Emergency sirens across Dallas that blared over the course of more than an hour overnight were the result of a hacker who was able to access the city's system, city officials said Saturday.
Mayor Mike Rawlings called the hack "an attack on our emergency notification system." A city spokesman said all 156 emergency sirens were activated at 11:42 p.m. Friday, and the office of emergency management service agency eventually disabled the entire system at 1:17 a.m.
NBC Dallas-Fort Worth reported that the emergency sirens blared intermittently, and there was a surge of calls to 911. Confused residents took to social media to post video of the warnings with no apparent tornado or other emergency in sight.
Dallas city spokesman Sana Syed wouldn't say how the hack was carried out, citing security reasons, but did say officials believe that it came from the Dallas area.
"We are putting in safeguards to ensure this type of hack does not happen again," Syed said in a statement.
Dallas Office of Emergency Management Director Rocky Vaz said investigators don't believe any control systems or remote logins were involved.

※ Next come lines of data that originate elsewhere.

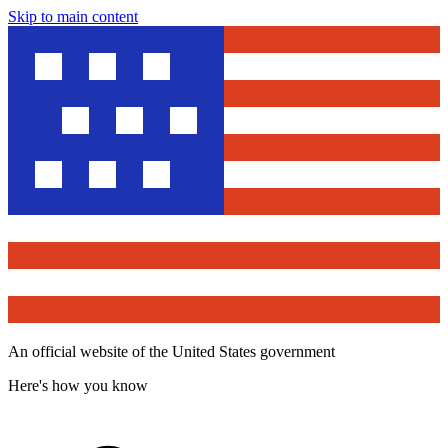
Skip to main content
An official website of the United States government
Here's how you know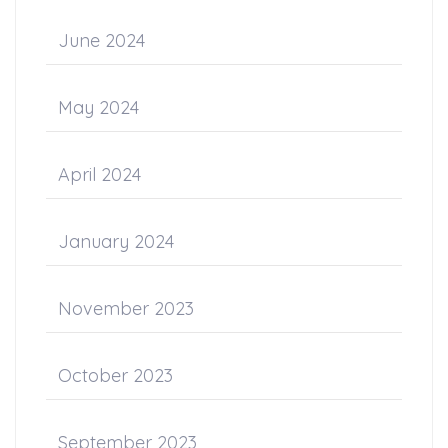
June 2024
May 2024
April 2024
January 2024
November 2023
October 2023
September 2023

"We have now pinpointed it to one area where we think they were able to get into our system and activate all the sirens, and put that into a mode where they sent signals for it to be activated over 60 times," Vaz said.

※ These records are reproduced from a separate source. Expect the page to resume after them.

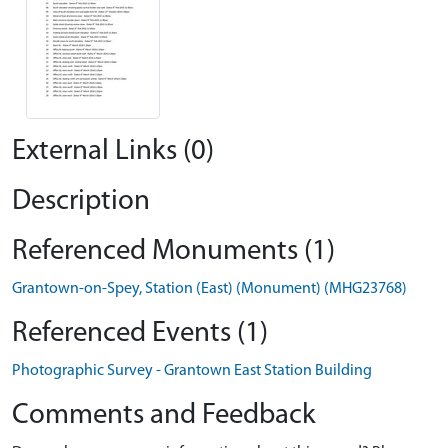
External Links (0)
Description
Referenced Monuments (1)
Grantown-on-Spey, Station (East) (Monument) (MHG23768)
Referenced Events (1)
Photographic Survey - Grantown East Station Building
Comments and Feedback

The OEM hopes to have the system back up and running, with safeguards to prevent another hack, by Sunday night.
Vaz said the office has other mass notification systems, like reverse 911 and social media, to inform the public about any emergencies, and are working with the Federal Emergency Management Agency to use its alert systems if necessary.
"We apologize for all the sirens that were going off last night, we did our very best. We shut it down as quickly as we could," Vaz said.
Rawlings said the city will prosecute anyone found to be behind the hack.